Per calmare i mercati, l'ex Troika punta a un pre-accordo nel vertice di lunedì. Ma lo spread sale a 135 punti

A una manciata di giorni dal vertice dell'Eurogruppo, il governo Tsipras dà prova di non essere tanto accomodante su quelli che erano stati i cavalli di battaglia elettorali. Così, quasi con un atto di sfida nei confronti dei creditori, dal parlamento è arrivato ieri il via libera alla riassunzione di 4mila statali, “caduti“ due anni fa sotto il fuoco dell'austerity. Atene a muso duro mentre, sull'altro versante, Ue, Bce e Fondo monetario provano a serrare le fila, nel tentativo di offrire ai mercati un'immagine meno sfilacciata. Di raggiungere un accordo lunedì prossimo, ovviamente, non se parla: dopo il bagno di sangue di martedì scorso, l'atteggiamento di ieri delle Borse è stato infatti quello di chi non firma cambiali in bianco (+0,37% Milano dopo una seduta in altalena), mentre le tensioni più evidenti riguardano gli spread, con quello tra Btp e Bund che si è arrampicato fino a 135 punti trascinando poco sotto la soglia del 2% il decennale. Si tratta, grosso modo, del tasso che il Tesoro pagava in gennaio, cioè due mesi prima del lancio del quantitative easing da parte della Bce.

Non è un buon segno. Anche se il ministro dell'Economia Pier Carlo Padoan, che ieri ha incontrato a Roma il suo omologo greco Yanis Varoufakis, non mette direttamente in correlazione il surriscaldamento dello spread con le incertezze sulla Grecia. «Lo spread è andato su - ha spiegato - ma anche il rendimento dei titoli tedeschi e spagnoli è andato su e potrebbe essere una notizia positiva perchè i mercati si aspettano più crescita». Di sicuro, il rialzo procura qualche grattacapo al Tesoro, nel momento in cui va trovata copertura per l'adeguamento delle pensioni. Ben più pressanti sono però i problemi di Atene. Il governo ha ieri evitato il primo scoglio di maggio, saldando al Fondo monetario internazionale 200 milioni. Ma già la prossima settimana ne dovrà versare, sempre al Fmi, altri 750.

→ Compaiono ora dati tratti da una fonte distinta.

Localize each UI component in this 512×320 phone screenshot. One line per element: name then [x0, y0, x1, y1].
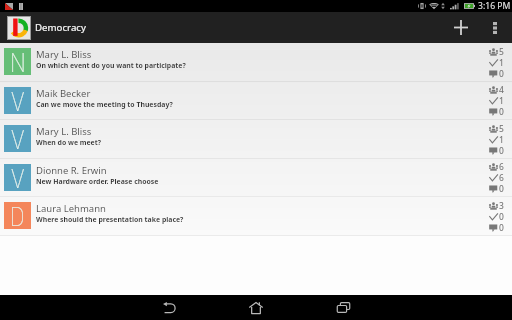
button[interactable]: Back: [139, 295, 199, 320]
staticText: 0: [499, 211, 504, 222]
button[interactable]: V: [0, 82, 512, 119]
staticText: 5: [499, 46, 504, 57]
staticText: Where should the presentation take place…: [36, 215, 184, 224]
staticText: Maik Becker: [36, 87, 91, 100]
button[interactable]: D: [0, 197, 512, 235]
staticText: V: [11, 87, 25, 114]
staticText: 4: [499, 84, 504, 95]
staticText: New Hardware order. Please choose: [36, 177, 159, 186]
button[interactable]: V: [0, 159, 512, 196]
button[interactable]: Recent apps: [313, 295, 373, 320]
staticText: 1: [499, 57, 504, 68]
staticText: 6: [499, 172, 504, 183]
staticText: Mary L. Bliss: [36, 48, 92, 61]
staticText: 0: [499, 222, 504, 233]
staticText: 0: [499, 145, 504, 156]
button[interactable]: Add: [445, 12, 477, 43]
staticText: 1: [499, 134, 504, 145]
staticText: 1: [499, 95, 504, 106]
staticText: 0: [499, 68, 504, 79]
staticText: 3:16 PM: [478, 0, 511, 12]
staticText: On which event do you want to participat…: [36, 61, 186, 70]
staticText: Can we move the meeting to Thuesday?: [36, 100, 173, 109]
staticText: 6: [499, 161, 504, 172]
button[interactable]: Home: [226, 295, 286, 320]
staticText: 3: [499, 200, 504, 211]
staticText: V: [11, 164, 25, 191]
staticText: 5: [499, 123, 504, 134]
staticText: N: [10, 48, 26, 75]
staticText: 0: [499, 106, 504, 117]
staticText: Democracy: [35, 21, 86, 34]
staticText: When do we meet?: [36, 138, 102, 147]
button[interactable]: More options: [481, 14, 509, 42]
staticText: 0: [499, 183, 504, 194]
button[interactable]: N: [0, 43, 512, 81]
staticText: Dionne R. Erwin: [36, 164, 107, 177]
staticText: Laura Lehmann: [36, 202, 106, 215]
staticText: D: [10, 202, 25, 229]
staticText: V: [11, 125, 25, 152]
button[interactable]: V: [0, 120, 512, 158]
staticText: Mary L. Bliss: [36, 125, 92, 138]
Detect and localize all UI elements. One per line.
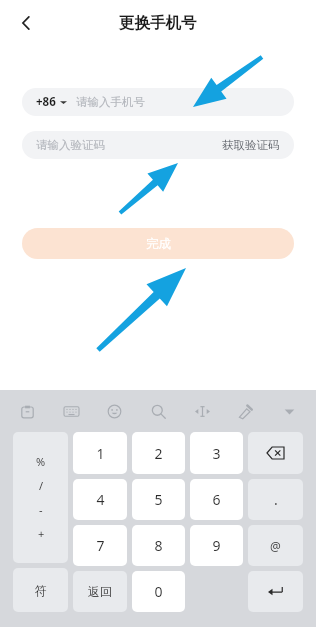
staticText: 6 — [212, 490, 221, 509]
staticText: 请输入手机号 — [76, 95, 145, 109]
button[interactable]: 4 — [73, 479, 127, 520]
staticText: . — [274, 490, 278, 509]
staticText: 3 — [212, 444, 221, 463]
button[interactable]: 6 — [190, 479, 243, 520]
button[interactable]: 3 — [190, 432, 243, 474]
button[interactable]: Enter — [248, 571, 303, 612]
staticText: +86 — [36, 94, 56, 110]
button[interactable]: . — [248, 479, 303, 520]
staticText: 2 — [154, 444, 163, 463]
button[interactable]: 2 — [132, 432, 185, 474]
staticText: 0 — [154, 582, 163, 601]
button[interactable]: Collapse — [276, 398, 302, 424]
button[interactable]: Clipboard — [14, 398, 40, 424]
staticText: 7 — [96, 536, 105, 555]
staticText: % — [36, 454, 46, 469]
staticText: 符 — [35, 583, 47, 598]
staticText: 完成 — [146, 236, 171, 252]
staticText: - — [39, 502, 43, 517]
button[interactable]: 完成 — [22, 228, 294, 259]
button[interactable]: 返回 — [73, 571, 127, 612]
button[interactable]: Back — [6, 3, 46, 43]
staticText: / — [39, 478, 44, 493]
button[interactable]: 5 — [132, 479, 185, 520]
staticText: 返回 — [88, 584, 112, 599]
button[interactable]: 8 — [132, 525, 185, 566]
staticText: 9 — [212, 536, 221, 555]
staticText: 8 — [154, 536, 163, 555]
button[interactable]: @ — [248, 525, 303, 566]
button[interactable]: 1 — [73, 432, 127, 474]
button[interactable] — [22, 131, 294, 159]
staticText: 5 — [154, 490, 163, 509]
staticText: + — [38, 526, 45, 541]
button[interactable]: 符 — [13, 568, 68, 612]
staticText: 1 — [96, 444, 105, 463]
button[interactable]: % — [13, 432, 68, 563]
staticText: 获取验证码 — [222, 138, 280, 152]
button[interactable]: Emoji — [101, 398, 127, 424]
staticText: 请输入验证码 — [36, 138, 105, 152]
button[interactable]: Move cursor — [189, 398, 215, 424]
staticText: 更换手机号 — [119, 13, 197, 33]
button[interactable]: Backspace — [248, 432, 303, 474]
button[interactable]: Keyboard — [58, 398, 84, 424]
button[interactable]: Search — [145, 398, 171, 424]
button[interactable]: 9 — [190, 525, 243, 566]
staticText: 4 — [96, 490, 105, 509]
button[interactable]: 0 — [132, 571, 185, 612]
button[interactable]: 7 — [73, 525, 127, 566]
button[interactable]: Theme — [232, 398, 258, 424]
button[interactable]: 获取验证码 — [208, 131, 294, 159]
staticText: @ — [270, 538, 281, 554]
button[interactable]: +86 — [22, 88, 294, 116]
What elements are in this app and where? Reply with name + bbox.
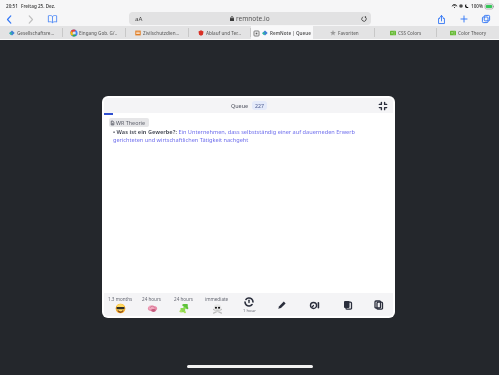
button[interactable]: 24 hours — [168, 296, 200, 314]
button[interactable]: RemNote | Queue — [251, 26, 313, 39]
button[interactable]: Forward — [23, 12, 38, 26]
button[interactable]: 1 hour — [237, 297, 261, 314]
staticText: 20:51 — [6, 3, 18, 9]
staticText: RemNote | Queue — [270, 30, 311, 36]
staticText: Color Theory — [458, 30, 487, 36]
button[interactable]: Cards — [337, 294, 359, 316]
staticText: 227 — [255, 102, 264, 109]
staticText: aA — [135, 15, 143, 23]
button[interactable]: remnote.io — [129, 12, 371, 25]
staticText: Gesellschaftsre... — [17, 30, 55, 36]
button[interactable]: Back — [1, 12, 16, 26]
button[interactable]: 1.3 months — [104, 296, 136, 314]
staticText: remnote.io — [236, 14, 270, 23]
staticText: Ablauf und Ter... — [206, 30, 242, 36]
staticText: 1 hour — [243, 308, 256, 314]
staticText: 100% — [471, 3, 483, 9]
staticText: Queue — [231, 102, 249, 109]
button[interactable]: Favoriten — [313, 26, 375, 39]
button[interactable]: New tab — [456, 12, 471, 26]
button[interactable]: Share — [434, 12, 449, 26]
button[interactable]: Bookmarks — [45, 12, 60, 26]
button[interactable]: Color Theory — [437, 26, 499, 39]
staticText: Freitag 25. Dez. — [21, 3, 56, 9]
button[interactable]: Eingang Gob. G/.. — [63, 26, 126, 39]
button[interactable]: Edit — [271, 294, 293, 316]
staticText: CSS Colors — [398, 30, 422, 36]
button[interactable]: Zivilschutzdien... — [126, 26, 189, 39]
staticText: Favoriten — [338, 30, 359, 36]
button[interactable]: Tabs — [478, 12, 493, 26]
button[interactable]: 24 hours — [136, 296, 168, 314]
staticText: 24 hours — [142, 296, 162, 302]
button[interactable]: CSS Colors — [375, 26, 437, 39]
button[interactable]: immediate — [201, 296, 233, 314]
staticText: 1.3 months — [108, 296, 133, 302]
staticText: • Was ist ein Gewerbe?: Ein Unternehmen,… — [113, 128, 363, 143]
button[interactable]: aA — [133, 14, 145, 24]
staticText: Zivilschutzdien... — [143, 30, 180, 36]
button[interactable]: Collapse — [377, 100, 388, 111]
button[interactable]: Timer — [304, 294, 326, 316]
staticText: WR Theorie — [116, 119, 146, 126]
button[interactable]: Decks — [368, 294, 390, 316]
button[interactable]: Reload — [359, 14, 368, 23]
button[interactable]: Ablauf und Ter... — [189, 26, 251, 39]
staticText: immediate — [205, 296, 229, 302]
staticText: 24 hours — [174, 296, 194, 302]
staticText: Eingang Gob. G/.. — [79, 30, 118, 36]
button[interactable]: Gesellschaftsre... — [0, 26, 63, 39]
button[interactable]: WR Theorie — [111, 119, 146, 126]
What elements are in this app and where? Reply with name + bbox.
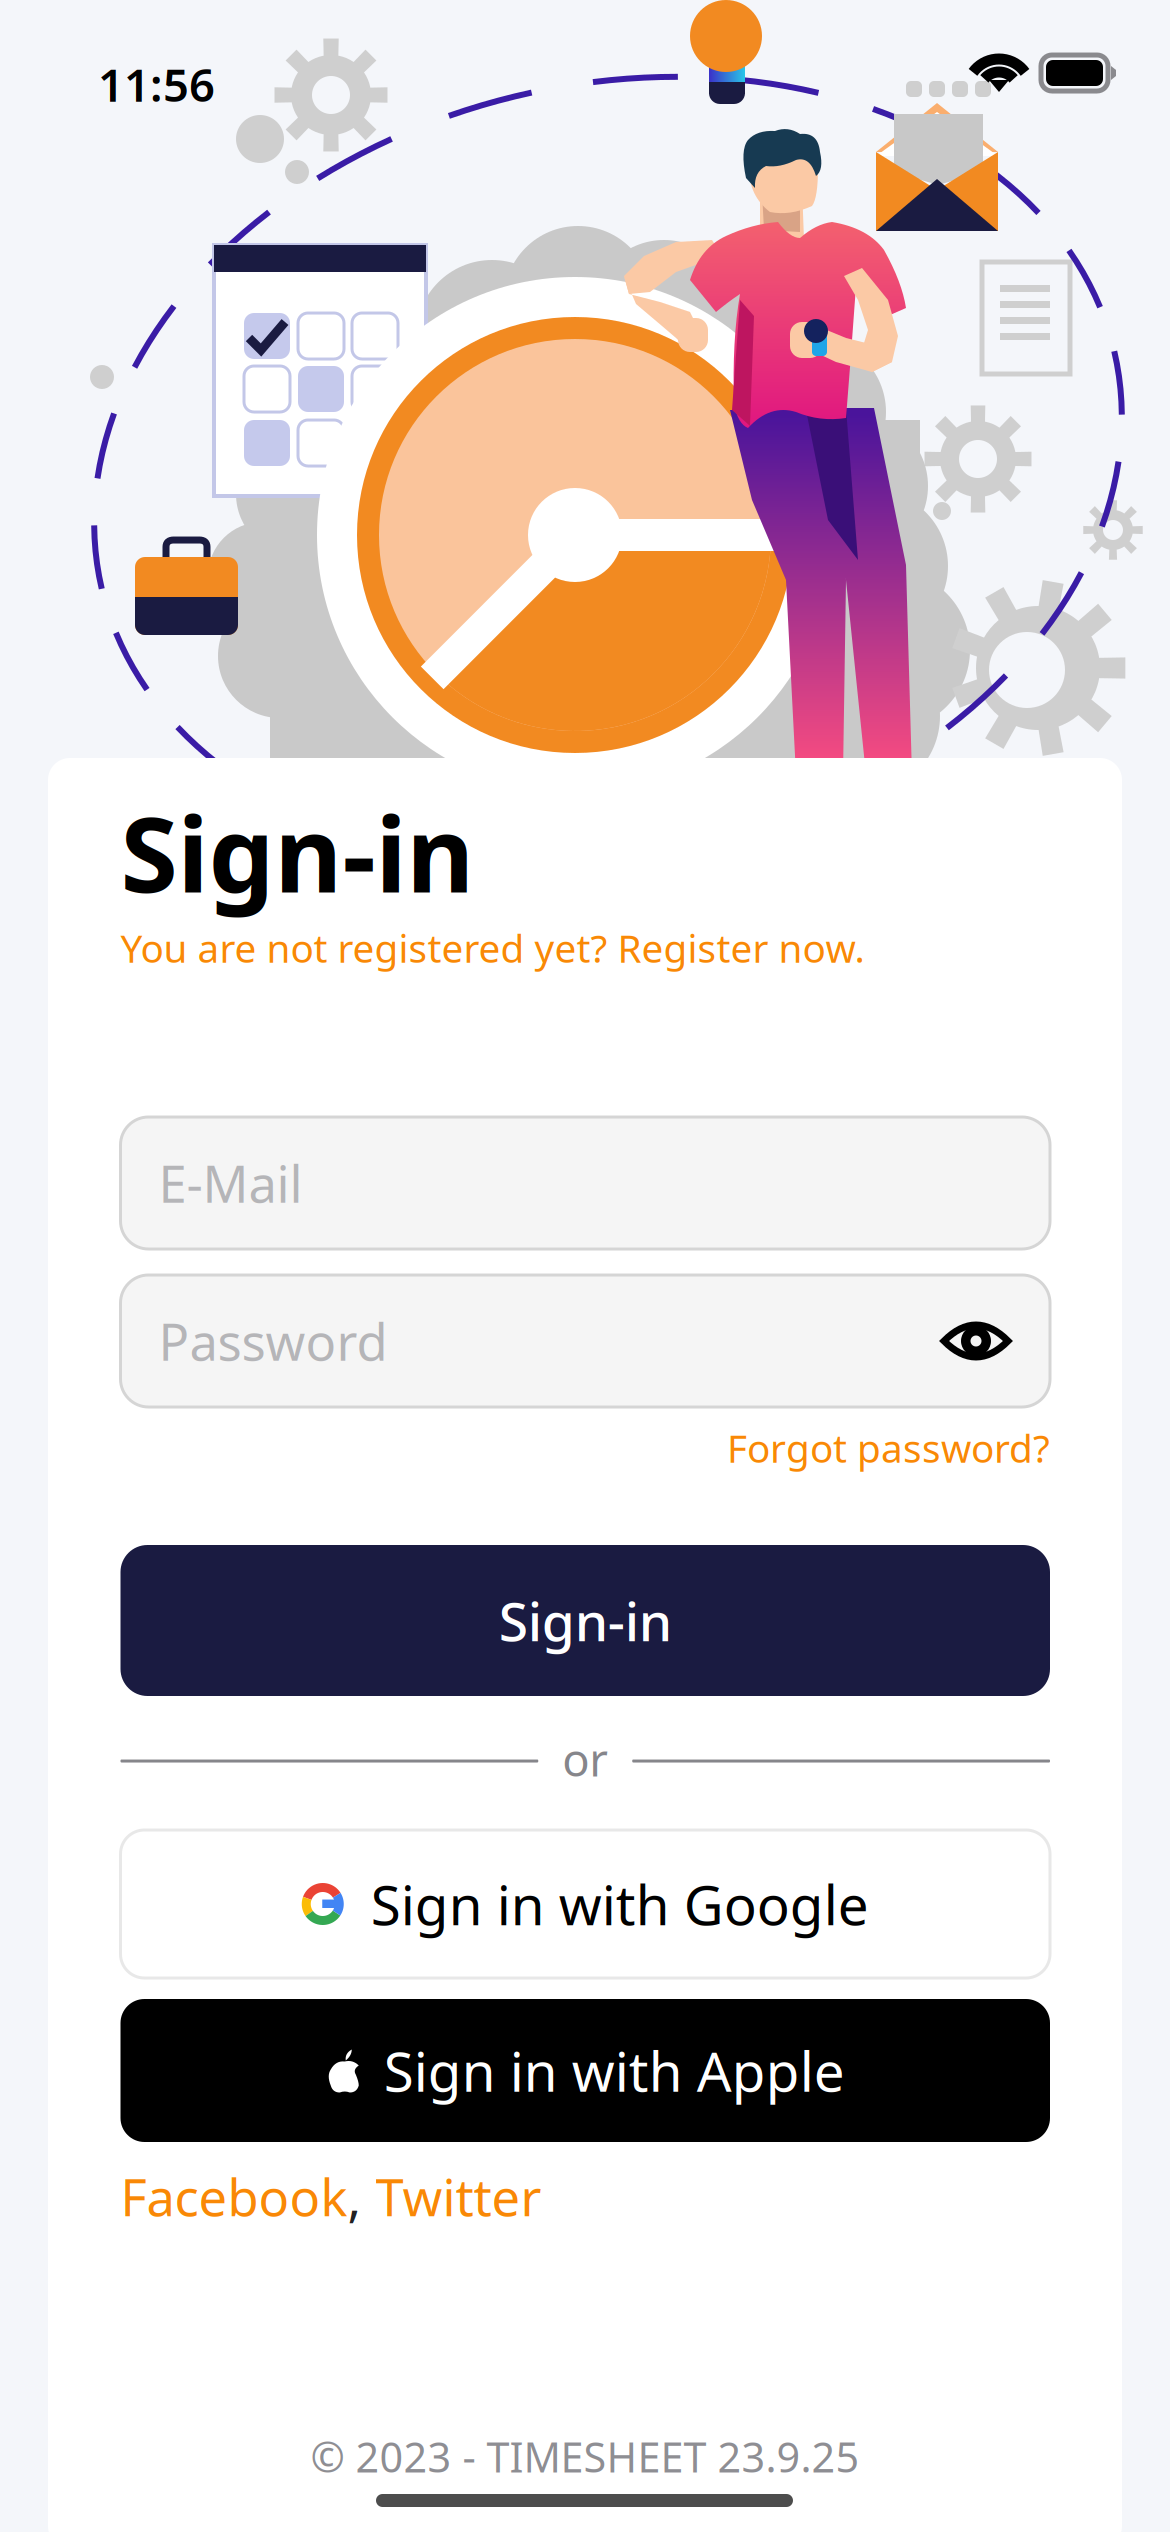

Nonostante le casse vuote e la totale dipendenza delle banche dalla Bce (ieri è stato alzato di altri due miliardi, a 79 miliardi, il tetto della liquidità d'emergenza), un plotone di dipendenti pubblici verrà riassunto. Un reintegro collettivo che certo non avrà fatto piacere all'ala più dura dei creditori. Ieri, comunque, dopo la notizia delle divisioni tra Bruxelles e Fmi su debito ellenico e riforme, in una dichiarazione congiunta, Ue, Bce e Fondo hanno detto di stare lavorando «per concreti progressi» all'accordo con Atene. L'intenzione è quella di arrivare al vertice dell'Eurogruppo con carte sufficienti per poter stilare una dichiarazione comune, un atto con cui si cerca di pilotare l'aspettativa dei mercati in una direzione precisa. Mercati, peraltro, che devono tener d'occhio anche l'America dopo il deficit commerciale record che rischia di compromettere la crescita. La Fed dovrò stare molto attenta con i tassi, nonostante Janet Yellen abbia spiegato ieri che «i rischi alla stabilità finanziaria sono moderati. Non vediamo segnali di bolle, anche se le azioni sono piuttosto alte».

Tornando alla Grecia, ieri Varoufakis si è detto «fiducioso» sull'esito del summit di lunedì prossimo. Un ottimismo condiviso anche da alcune fonti, secondo cui un primo accordo sarebbe già stato raggiunto sulla riforma dell'Iva e del settore dell'energia e sulle privatizzazioni. Il problema, però, è che non vi è alcun avvicinamento sulle questioni più spinose, come il restyling delle pensioni e del mercato del lavoro. E se questi nodi non vengono sciolti, non c'è possibilità d'intesa.